Suggestions of tolls on the Bruce Hwy were ridiculed by all sides of politics yesterday at a federal and state level.
Suggestions of tolls on the Bruce Hwy were ridiculed by all sides of politics yesterday at a federal and state level. Contributed

All sides disown hwy toll idea

IN one of the great time-wasters of pre-election politics, State Government and Opposition MPs blamed each other yesterday for the almost non-existent suggestion of tolls on the Bruce Hwy.

The idea, put forward by the federal think tank Infrastructure Australia has no political support on either side and, despite State Government allegations yesterday, was apparently never suggested by the Opposition.

Yesterday, both sides of Queensland politics ruled out the idea – and for very good reason.

They cannot do it anyway.

Reporting government claims the LNP would impose tolls that would add hundreds of dollars to the cost of travelling from Gympie to centres like Rockhampton and Brisbane, one media outlet made the important point that no state government has the power to impose tolls on a federal highway.

More significantly for motorists, neither side in federal politics wanted anything to do with the idea yesterday, except to try to blame each other for it.

Infrastructure Australia boss Michael Deegan suggested Australians needed to start thinking clearly about expensive infrastructure issues which could “threaten our prosperity and future”.

Mr Deegan said tolls on the Hume, Pacific and Bruce highways could generate vital funds.

“We recognise that’s controversial, but we also recognise that given the funding challenges across all governments, we need to consider other forms of payment,” Mr Deegan said.

“We are an advisory body, it’s up to governments to decide,” he said.

The Infrastructure Australia report noted Australia needed infrastructure and needed to think seriously about how to pay for it.

“As a country and a community, we are reluctant to increase government debt, (we) baulk at raising taxes to pay for better infrastructure and services, (we) are uncomfortable with the ‘user pays’ concept (for example, tolls) and are against selling poorly performing infrastructure assets that could be better managed by the private sector.

“Yet we are concerned about congestion.
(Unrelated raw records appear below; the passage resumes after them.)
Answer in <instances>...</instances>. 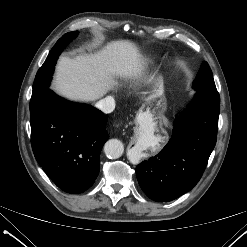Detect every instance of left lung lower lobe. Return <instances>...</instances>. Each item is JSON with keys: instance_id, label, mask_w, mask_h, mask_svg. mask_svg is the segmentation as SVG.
<instances>
[{"instance_id": "0a47b994", "label": "left lung lower lobe", "mask_w": 247, "mask_h": 247, "mask_svg": "<svg viewBox=\"0 0 247 247\" xmlns=\"http://www.w3.org/2000/svg\"><path fill=\"white\" fill-rule=\"evenodd\" d=\"M220 99L196 93L190 107L175 120L163 150L136 167L140 187L154 201H171L200 180L217 139Z\"/></svg>"}]
</instances>
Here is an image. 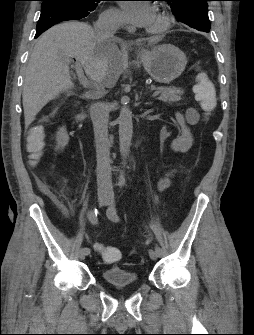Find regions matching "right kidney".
Instances as JSON below:
<instances>
[{"mask_svg": "<svg viewBox=\"0 0 254 335\" xmlns=\"http://www.w3.org/2000/svg\"><path fill=\"white\" fill-rule=\"evenodd\" d=\"M56 141H57V145H56V150H62L65 148V146L68 145L69 142V136L67 134L66 128L65 127H61L59 128V130L56 133Z\"/></svg>", "mask_w": 254, "mask_h": 335, "instance_id": "1", "label": "right kidney"}]
</instances>
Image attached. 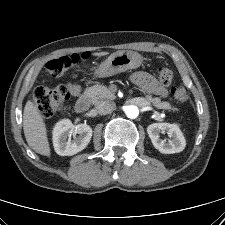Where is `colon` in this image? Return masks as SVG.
I'll return each mask as SVG.
<instances>
[{
	"label": "colon",
	"instance_id": "colon-1",
	"mask_svg": "<svg viewBox=\"0 0 225 225\" xmlns=\"http://www.w3.org/2000/svg\"><path fill=\"white\" fill-rule=\"evenodd\" d=\"M87 59V54L66 55L47 62L46 69L52 76L59 77ZM156 72L163 83L169 84L172 82L173 73L170 69L160 66L156 69ZM171 93L178 103H185L188 101V93L183 86L173 87ZM67 99L68 90L64 86L56 88L39 86L33 93V102L43 117L53 116Z\"/></svg>",
	"mask_w": 225,
	"mask_h": 225
}]
</instances>
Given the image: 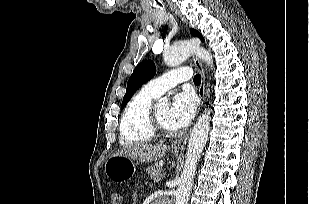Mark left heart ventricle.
Returning <instances> with one entry per match:
<instances>
[{"label": "left heart ventricle", "mask_w": 309, "mask_h": 204, "mask_svg": "<svg viewBox=\"0 0 309 204\" xmlns=\"http://www.w3.org/2000/svg\"><path fill=\"white\" fill-rule=\"evenodd\" d=\"M155 112H156L159 122L163 126L169 128V125H168L169 108L167 106H160V107L155 108Z\"/></svg>", "instance_id": "left-heart-ventricle-1"}]
</instances>
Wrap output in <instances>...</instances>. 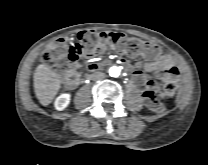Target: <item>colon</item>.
<instances>
[{
	"label": "colon",
	"mask_w": 208,
	"mask_h": 165,
	"mask_svg": "<svg viewBox=\"0 0 208 165\" xmlns=\"http://www.w3.org/2000/svg\"><path fill=\"white\" fill-rule=\"evenodd\" d=\"M107 45H113L120 53L137 56H155L159 52L157 45L126 36L117 32H99L94 30L79 33L77 42L69 45L64 39L52 42L43 52L42 61L51 67L60 66L65 61H77L80 58H90L103 51ZM175 92V85L168 83L161 90L163 97H170ZM155 110H160L161 105L152 102Z\"/></svg>",
	"instance_id": "obj_1"
}]
</instances>
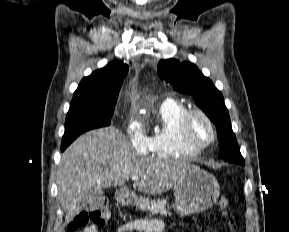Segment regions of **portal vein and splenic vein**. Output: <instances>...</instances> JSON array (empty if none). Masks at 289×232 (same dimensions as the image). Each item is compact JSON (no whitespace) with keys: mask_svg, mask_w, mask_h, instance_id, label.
<instances>
[{"mask_svg":"<svg viewBox=\"0 0 289 232\" xmlns=\"http://www.w3.org/2000/svg\"><path fill=\"white\" fill-rule=\"evenodd\" d=\"M131 179H132L133 181H137V180H139L140 178H139V176L134 175V176L131 177Z\"/></svg>","mask_w":289,"mask_h":232,"instance_id":"18ae733b","label":"portal vein and splenic vein"}]
</instances>
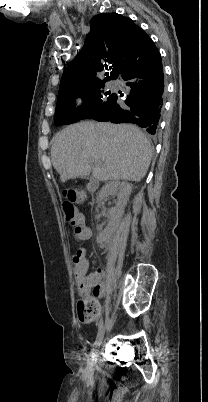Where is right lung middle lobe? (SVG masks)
Listing matches in <instances>:
<instances>
[{"label": "right lung middle lobe", "mask_w": 208, "mask_h": 402, "mask_svg": "<svg viewBox=\"0 0 208 402\" xmlns=\"http://www.w3.org/2000/svg\"><path fill=\"white\" fill-rule=\"evenodd\" d=\"M108 80L110 79L96 80L59 92L54 123L56 125L71 124L111 109L115 102V93L103 90ZM75 96L83 99V104L78 108L72 107L71 99Z\"/></svg>", "instance_id": "obj_1"}]
</instances>
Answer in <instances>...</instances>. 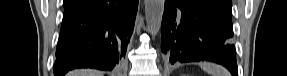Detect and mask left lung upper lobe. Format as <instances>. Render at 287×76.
Listing matches in <instances>:
<instances>
[{
  "mask_svg": "<svg viewBox=\"0 0 287 76\" xmlns=\"http://www.w3.org/2000/svg\"><path fill=\"white\" fill-rule=\"evenodd\" d=\"M209 2L212 7L219 10L223 14L231 17V7L232 3L231 0H200Z\"/></svg>",
  "mask_w": 287,
  "mask_h": 76,
  "instance_id": "obj_1",
  "label": "left lung upper lobe"
}]
</instances>
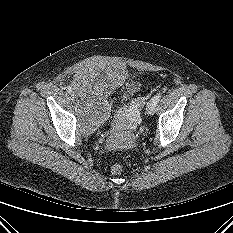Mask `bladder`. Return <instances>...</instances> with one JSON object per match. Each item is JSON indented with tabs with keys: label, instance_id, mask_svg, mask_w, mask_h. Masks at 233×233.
Masks as SVG:
<instances>
[{
	"label": "bladder",
	"instance_id": "bladder-1",
	"mask_svg": "<svg viewBox=\"0 0 233 233\" xmlns=\"http://www.w3.org/2000/svg\"><path fill=\"white\" fill-rule=\"evenodd\" d=\"M126 86V94H133L137 83H127L124 70L98 62L82 65L72 82V96L78 105L83 129L92 132L110 116V97Z\"/></svg>",
	"mask_w": 233,
	"mask_h": 233
}]
</instances>
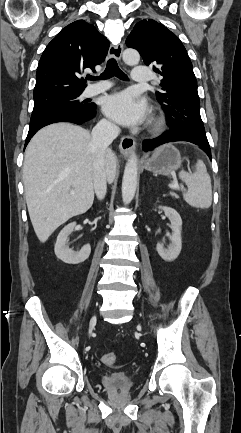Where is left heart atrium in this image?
Returning <instances> with one entry per match:
<instances>
[{
    "mask_svg": "<svg viewBox=\"0 0 241 433\" xmlns=\"http://www.w3.org/2000/svg\"><path fill=\"white\" fill-rule=\"evenodd\" d=\"M103 110L110 119L124 126L138 125L147 115L145 104L129 92H119L106 97Z\"/></svg>",
    "mask_w": 241,
    "mask_h": 433,
    "instance_id": "left-heart-atrium-1",
    "label": "left heart atrium"
}]
</instances>
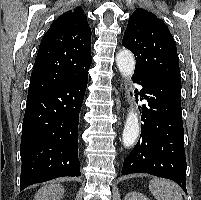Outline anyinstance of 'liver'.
<instances>
[{
  "label": "liver",
  "instance_id": "liver-1",
  "mask_svg": "<svg viewBox=\"0 0 201 200\" xmlns=\"http://www.w3.org/2000/svg\"><path fill=\"white\" fill-rule=\"evenodd\" d=\"M64 194V188L60 184L44 186L35 194V200H60Z\"/></svg>",
  "mask_w": 201,
  "mask_h": 200
}]
</instances>
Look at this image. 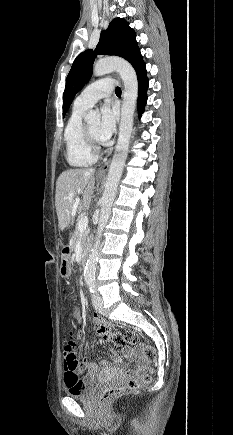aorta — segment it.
<instances>
[{
    "mask_svg": "<svg viewBox=\"0 0 233 435\" xmlns=\"http://www.w3.org/2000/svg\"><path fill=\"white\" fill-rule=\"evenodd\" d=\"M112 71L118 72L124 82L121 121L115 153L109 167L105 190L101 198V211L95 243L91 249L84 271V278L86 281L94 280L102 232L110 218L111 208L117 194L118 184L128 154L129 142L133 129V115L138 94L137 75L133 67L127 61L120 58H105L98 60L93 67V74L95 76H102ZM85 119L88 122H98L100 120V113L91 110L85 116Z\"/></svg>",
    "mask_w": 233,
    "mask_h": 435,
    "instance_id": "obj_1",
    "label": "aorta"
}]
</instances>
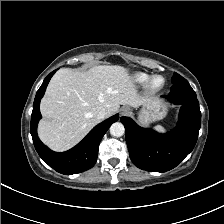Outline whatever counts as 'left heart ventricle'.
Here are the masks:
<instances>
[{
    "mask_svg": "<svg viewBox=\"0 0 224 224\" xmlns=\"http://www.w3.org/2000/svg\"><path fill=\"white\" fill-rule=\"evenodd\" d=\"M162 82H163L162 78L158 77L154 80L153 84L155 86H160L162 84Z\"/></svg>",
    "mask_w": 224,
    "mask_h": 224,
    "instance_id": "obj_1",
    "label": "left heart ventricle"
}]
</instances>
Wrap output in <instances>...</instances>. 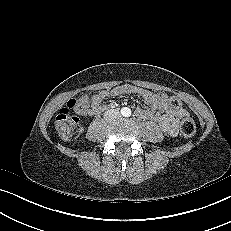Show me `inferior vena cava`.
<instances>
[{
  "label": "inferior vena cava",
  "instance_id": "inferior-vena-cava-1",
  "mask_svg": "<svg viewBox=\"0 0 231 231\" xmlns=\"http://www.w3.org/2000/svg\"><path fill=\"white\" fill-rule=\"evenodd\" d=\"M119 116H120V112L117 109L108 110L104 114L105 119H110V118L113 119V118H117Z\"/></svg>",
  "mask_w": 231,
  "mask_h": 231
}]
</instances>
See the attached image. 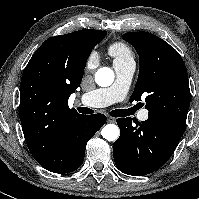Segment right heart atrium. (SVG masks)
I'll list each match as a JSON object with an SVG mask.
<instances>
[{
    "label": "right heart atrium",
    "instance_id": "obj_1",
    "mask_svg": "<svg viewBox=\"0 0 199 199\" xmlns=\"http://www.w3.org/2000/svg\"><path fill=\"white\" fill-rule=\"evenodd\" d=\"M97 56L95 53H92L89 58H88V61H87V66H90L91 64H93L96 60Z\"/></svg>",
    "mask_w": 199,
    "mask_h": 199
}]
</instances>
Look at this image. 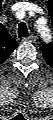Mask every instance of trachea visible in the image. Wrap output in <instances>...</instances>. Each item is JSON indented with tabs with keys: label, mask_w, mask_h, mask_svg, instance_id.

There is a profound disconnect here,” he said.

Yesterday’s flurry of finger-pointing included Main Roads Minister Craig Wallace, Shadow Infrastructure Minister Jeff Seeney, Gympie MP David Gibson, federal Treasurer Wayne Swan and Gympie’s Wide Bay federal MP Warren Truss.

The debate has been under way since Friday when Mr Wallace claimed the LNP would charge motorists $457 to drive to Mackay and $380 to go to Brisbane.

Mr Seeney said he had made a media statement that private interests might be interested in investing in highway infrastructure, but that he was opposed to the idea.

Mr Swan said the tolls were a ridiculous idea,” a description supported by both sides of politics at federal and state level yesterday, although that was about all they agreed on.

Mr Gibson said he feared Mr Wallace’s statements showed he had done some costings on tolls and may support them.